● Required work: Each entry below is to be restated word for word, with no pictures carried over.

● Items from a data source:
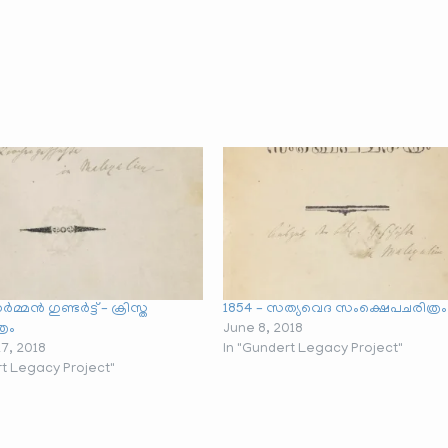
മ്മൻ ഗുണ്ടർട്ട് – ക്രിസ്ത
1854 – സത്യവെദ സംക്ഷെപചരിത്രം
രം
June 8, 2018
7, 2018
In "Gundert Legacy Project"
rt Legacy Project"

● Output of the task:
മ്മൻ ഗുണ്ടർട്ട് – ക്രിസ്ത
1854 – സത്യവെദ സംക്ഷെപചരിത്രം
രം
June 8, 2018
7, 2018
In "Gundert Legacy Project"
rt Legacy Project"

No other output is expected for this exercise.